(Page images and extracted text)
== Segment start ==
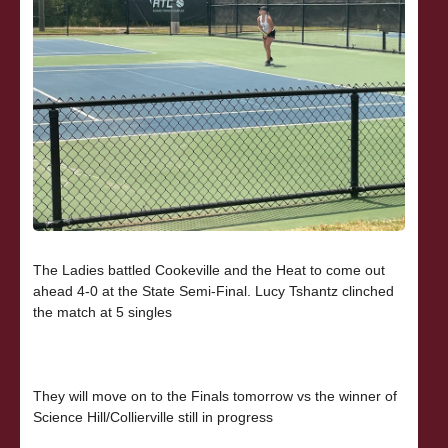
The Ladies battled Cookeville and the Heat to come out
ahead 4-0 at the State Semi-Final. Lucy Tshantz clinched
the match at 5 singles
They will move on to the Finals tomorrow vs the winner of
Science Hill/Collierville still in progress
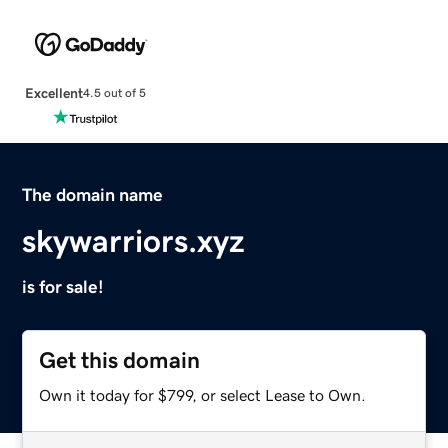
Excellent
4.5 out of 5
The domain name
skywarriors.xyz
is for sale!
Get this domain
Own it today for $799, or select Lease to Own.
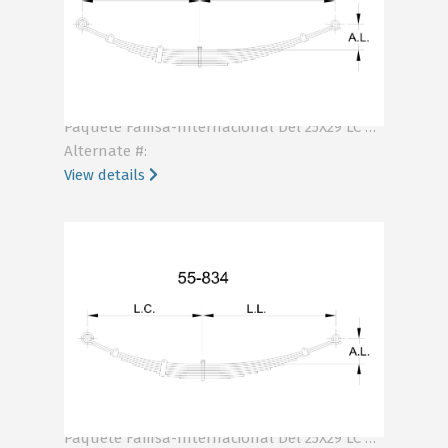
KA55-158
Paquete Famsa-Internacional Del 25X29 LC RNK LL RNK .499
Alternate #:
View details
KA55-834
Paquete Famsa-Internacional Del 25X29 LC NJK LL NJK .401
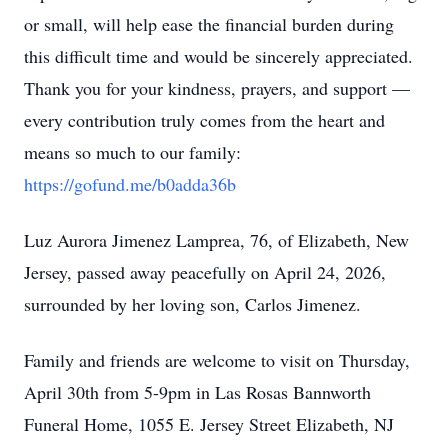
or small, will help ease the financial burden during
this difficult time and would be sincerely appreciated.
Thank you for your kindness, prayers, and support —
every contribution truly comes from the heart and
means so much to our family:
https://gofund.me/b0adda36b
Luz Aurora Jimenez Lamprea, 76, of Elizabeth, New
Jersey, passed away peacefully on April 24, 2026,
surrounded by her loving son, Carlos Jimenez.
Family and friends are welcome to visit on Thursday,
April 30th from 5-9pm in Las Rosas Bannworth
Funeral Home, 1055 E. Jersey Street Elizabeth, NJ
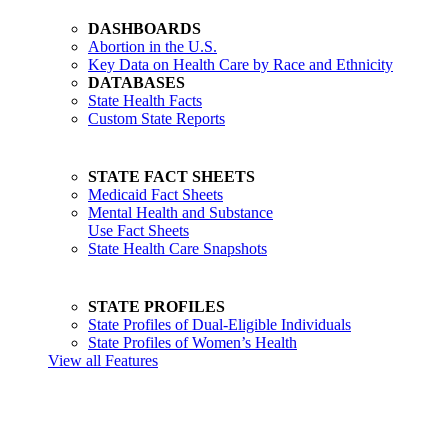
DASHBOARDS
Abortion in the U.S.
Key Data on Health Care by Race and Ethnicity
DATABASES
State Health Facts
Custom State Reports
STATE FACT SHEETS
Medicaid Fact Sheets
Mental Health and Substance
Use Fact Sheets
State Health Care Snapshots
STATE PROFILES
State Profiles of Dual-Eligible Individuals
State Profiles of Women’s Health
View all Features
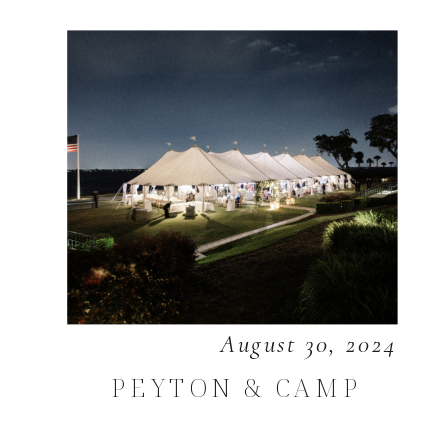
August 30, 2024
PEYTON & CAMP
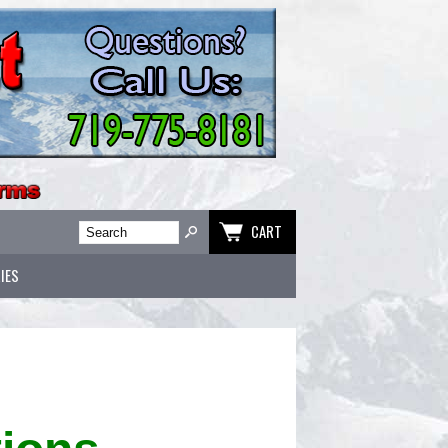
CART
IES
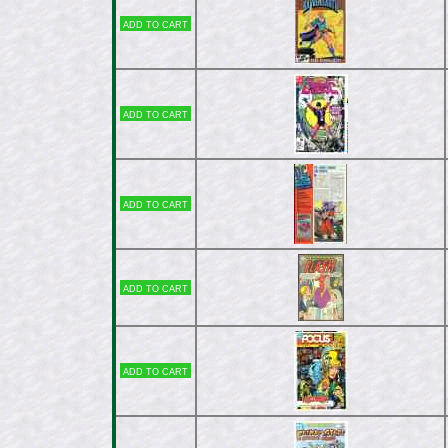
Add to cart
Add to cart
Add to cart
Add to cart
Add to cart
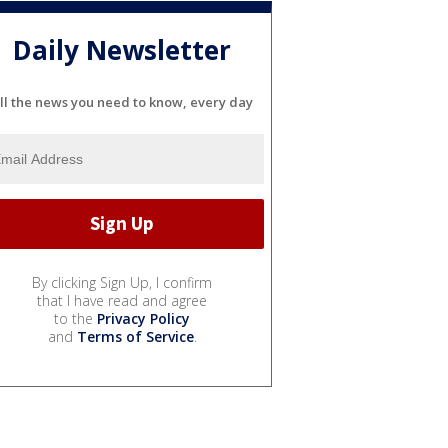
Daily Newsletter
ll the news you need to know, every day
By clicking Sign Up, I confirm
that I have read and agree
to the
Privacy Policy
and
Terms of Service
.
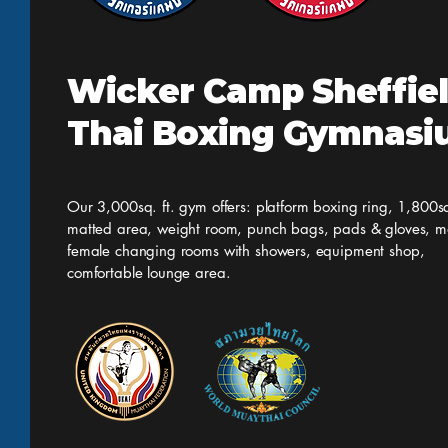
Wicker Camp Sheffie
Thai Boxing Gymnas
Our 3,000sq. ft. gym offers: platform boxing ring, 1,800sq
matted area, weight room, punch bags, pads & gloves, m
female changing rooms with showers, equipment shop,
comfortable lounge area.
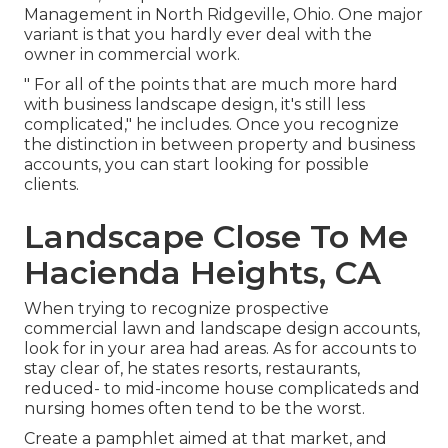
Management
in North Ridgeville, Ohio. One major
variant is that you hardly ever deal with the
owner in commercial work.
" For all of the points that are much more hard
with business landscape design, it's still less
complicated," he includes. Once you recognize
the distinction in between property and business
accounts, you can start looking for possible
clients.
Landscape Close To Me
Hacienda Heights, CA
When trying to recognize prospective
commercial lawn and landscape design accounts,
look for in your area had areas. As for accounts to
stay clear of, he states resorts, restaurants,
reduced- to mid-income house complicateds and
nursing homes often tend to be the worst.
Create a pamphlet aimed at that market, and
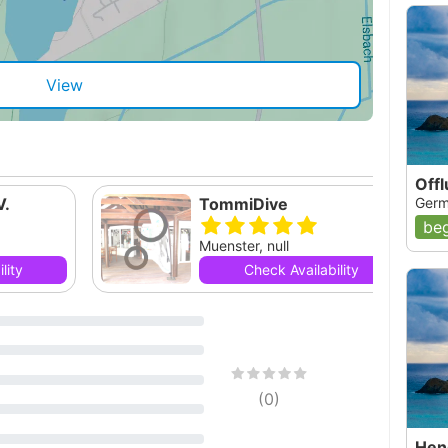
View
Off
V.
TommiDive
Germ
beg
Muenster, null
lity
Check Availability
(
0
)
Hen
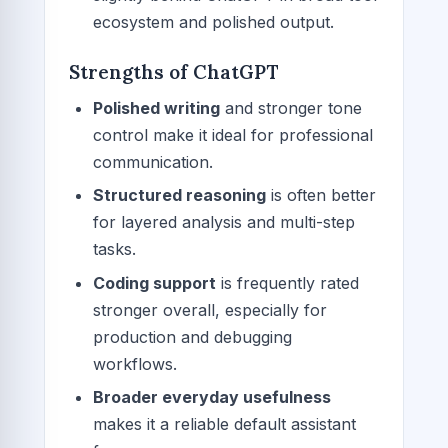
ecosystem and polished output.
Strengths of ChatGPT
Polished writing
and stronger tone
control make it ideal for professional
communication.
Structured reasoning
is often better
for layered analysis and multi-step
tasks.
Coding support
is frequently rated
stronger overall, especially for
production and debugging
workflows.
Broader everyday usefulness
makes it a reliable default assistant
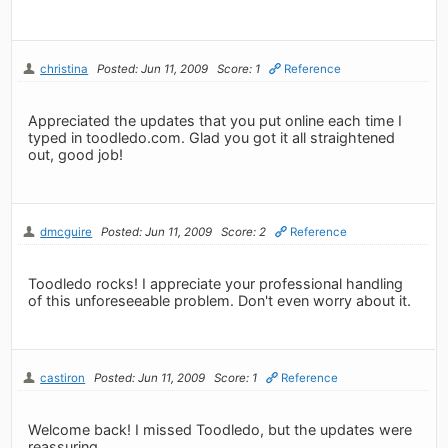
christina
Posted: Jun 11, 2009
Score: 1
Reference
Appreciated the updates that you put online each time I
typed in toodledo.com. Glad you got it all straightened
out, good job!
dmcguire
Posted: Jun 11, 2009
Score: 2
Reference
Toodledo rocks! I appreciate your professional handling
of this unforeseeable problem. Don't even worry about it.
castiron
Posted: Jun 11, 2009
Score: 1
Reference
Welcome back! I missed Toodledo, but the updates were
reassuring.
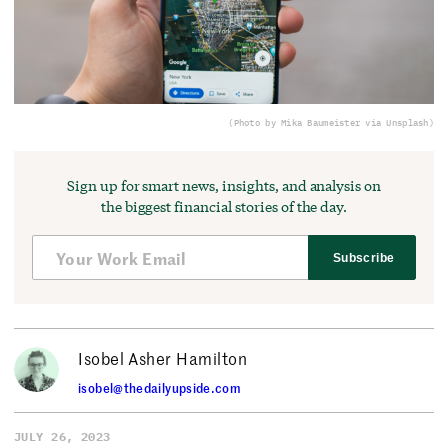
(Photo by Mika Baumeister via Unsplash)
Sign up for smart news, insights, and analysis on
the biggest financial stories of the day.
Subscribe
Isobel Asher Hamilton
isobel@thedailyupside.com
JULY 26, 2023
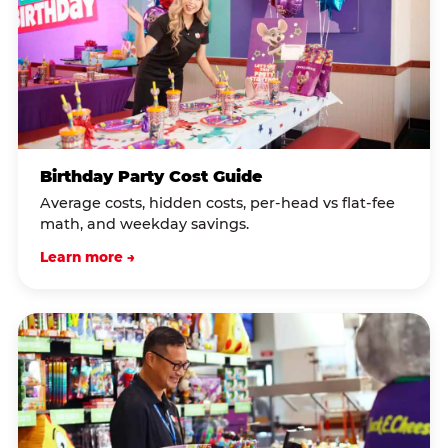
Birthday Party Cost Guide
Average costs, hidden costs, per-head vs flat-fee
math, and weekday savings.
Learn more →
== Segment end ==
About this exercise:
Each entry above is to be written out exactly. The pictures stay out.

Your solution:
The Ladies battled Cookeville and the Heat to come out
ahead 4-0 at the State Semi-Final. Lucy Tshantz clinched
the match at 5 singles
They will move on to the Finals tomorrow vs the winner of
Science Hill/Collierville still in progress
Excellent
4.5 out of 5
The domain name
skywarriors.xyz
is for sale!
Get this domain
Own it today for $799, or select Lease to Own.
KA55-158
Paquete Famsa-Internacional Del 25X29 LC RNK LL RNK .499
Alternate #:
View details
KA55-834
Paquete Famsa-Internacional Del 25X29 LC NJK LL NJK .401
or small, will help ease the financial burden during
this difficult time and would be sincerely appreciated.
Thank you for your kindness, prayers, and support —
every contribution truly comes from the heart and
means so much to our family:
https://gofund.me/b0adda36b
Luz Aurora Jimenez Lamprea, 76, of Elizabeth, New
Jersey, passed away peacefully on April 24, 2026,
surrounded by her loving son, Carlos Jimenez.
Family and friends are welcome to visit on Thursday,
April 30th from 5-9pm in Las Rosas Bannworth
Funeral Home, 1055 E. Jersey Street Elizabeth, NJ
DASHBOARDS
Abortion in the U.S.
Key Data on Health Care by Race and Ethnicity
DATABASES
State Health Facts
Custom State Reports
STATE FACT SHEETS
Medicaid Fact Sheets
Mental Health and Substance
Use Fact Sheets
State Health Care Snapshots
STATE PROFILES
State Profiles of Dual-Eligible Individuals
State Profiles of Women’s Health
View all Features
August 30, 2024
PEYTON & CAMP
CART
IES
Add to cart
Add to cart
Add to cart
Add to cart
Add to cart
Daily Newsletter
ll the news you need to know, every day
By clicking Sign Up, I confirm
that I have read and agree
to the
Privacy Policy
and
Terms of Service
.
Wicker Camp Sheffie
Thai Boxing Gymnas
Our 3,000sq. ft. gym offers: platform boxing ring, 1,800sq
matted area, weight room, punch bags, pads & gloves, m
female changing rooms with showers, equipment shop,
comfortable lounge area.
Management
in North Ridgeville, Ohio. One major
variant is that you hardly ever deal with the
owner in commercial work.
" For all of the points that are much more hard
with business landscape design, it's still less
complicated," he includes. Once you recognize
the distinction in between property and business
accounts, you can start looking for possible
clients.
Landscape Close To Me
Hacienda Heights, CA
When trying to recognize prospective
commercial lawn and landscape design accounts,
look for in your area had areas. As for accounts to
stay clear of, he states resorts, restaurants,
reduced- to mid-income house complicateds and
nursing homes often tend to be the worst.
Create a pamphlet aimed at that market, and
View
Off
V.
TommiDive
Germ
beg
Muenster, null
lity
Check Availability
(
0
)
Hen
ecosystem and polished output.
Strengths of ChatGPT
Polished writing
and stronger tone
control make it ideal for professional
communication.
Structured reasoning
is often better
for layered analysis and multi-step
tasks.
Coding support
is frequently rated
stronger overall, especially for
production and debugging
workflows.
Broader everyday usefulness
makes it a reliable default assistant
christina
Posted: Jun 11, 2009
Score: 1
Reference
Appreciated the updates that you put online each time I
typed in toodledo.com. Glad you got it all straightened
out, good job!
dmcguire
Posted: Jun 11, 2009
Score: 2
Reference
Toodledo rocks! I appreciate your professional handling
of this unforeseeable problem. Don't even worry about it.
castiron
Posted: Jun 11, 2009
Score: 1
Reference
Welcome back! I missed Toodledo, but the updates were
reassuring.
(Photo by Mika Baumeister via Unsplash)
Sign up for smart news, insights, and analysis on
the biggest financial stories of the day.
Subscribe
Isobel Asher Hamilton
isobel@thedailyupside.com
JULY 26, 2023
Birthday Party Cost Guide
Average costs, hidden costs, per-head vs flat-fee
math, and weekday savings.
Learn more →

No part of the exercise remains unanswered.